● What this task involves: Please set down, exactly, the line with "Квадрокоптер Fimi X8 Pro в Алматы" and all lines that follow it through the end of the records below.

(Page-level text extractions)
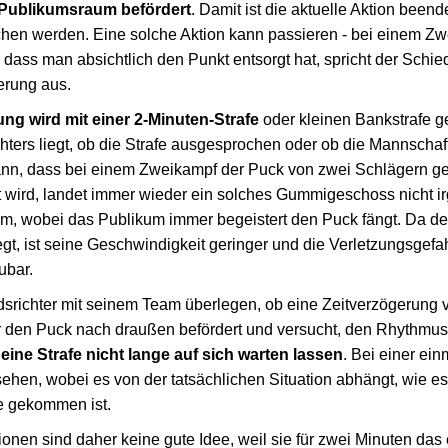
 Publikumsraum befördert
. Damit ist die aktuelle Aktion beend
chen werden. Eine solche Aktion kann passieren - bei einem Zw
, dass man absichtlich den Punkt entsorgt hat, spricht der Schied
erung aus.
ng wird mit einer 2-Minuten-Strafe
oder kleinen Bankstrafe g
ters liegt, ob die Strafe ausgesprochen oder ob die Mannscha
nn, dass bei einem Zweikampf der Puck von zwei Schlägern ge
wird, landet immer wieder ein solches Gummigeschoss nicht i
, wobei das Publikum immer begeistert den Puck fängt. Da de
gt, ist seine Geschwindigkeit geringer und die Verletzungsgefah
ubar.
srichter mit seinem Team überlegen, ob eine Zeitverzögerung v
den Puck nach draußen befördert und versucht, den Rhythmus 
 eine Strafe nicht lange auf sich warten lassen
. Bei einer ein
sehen, wobei es von der tatsächlichen Situation abhängt, wie 
e gekommen ist.
tionen sind daher keine gute Idee, weil sie für zwei Minuten da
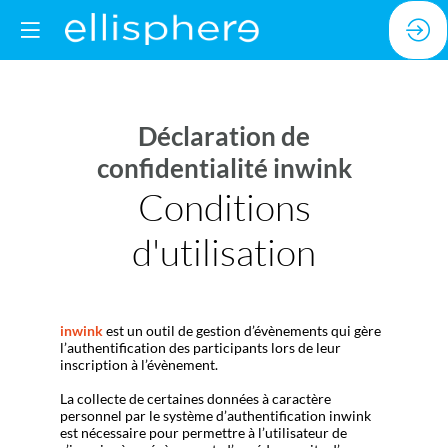
Déclaration de
confidentialité inwink
Conditions
d'utilisation
inwink
est un outil de gestion d’évènements qui gère
l’authentification des participants lors de leur
inscription à l’évènement.
La collecte de certaines données à caractère
personnel par le système d’authentification inwink
est nécessaire pour permettre à l’utilisateur de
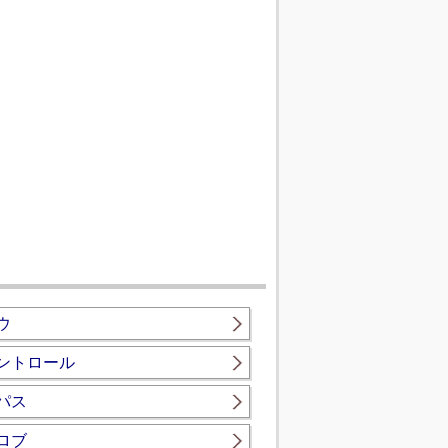
ウ
ントロール
パス
ロブ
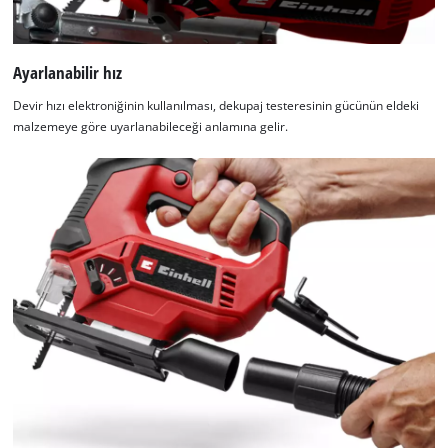
Ayarlanabilir hız
Devir hızı elektroniğinin kullanılması, dekupaj testeresinin gücünün eldeki
malzemeye göre uyarlanabileceği anlamına gelir.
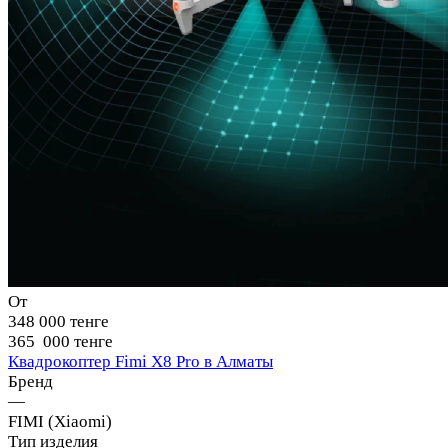
От
348 000 тенге
365 000 тенге
Квадрокоптер Fimi X8 Pro в Алматы
Бренд
—
FIMI (Xiaomi)
Тип изделия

● Worked solution:
Квадрокоптер Fimi X8 Pro в Алматы
Бренд
—
FIMI (Xiaomi)
Тип изделия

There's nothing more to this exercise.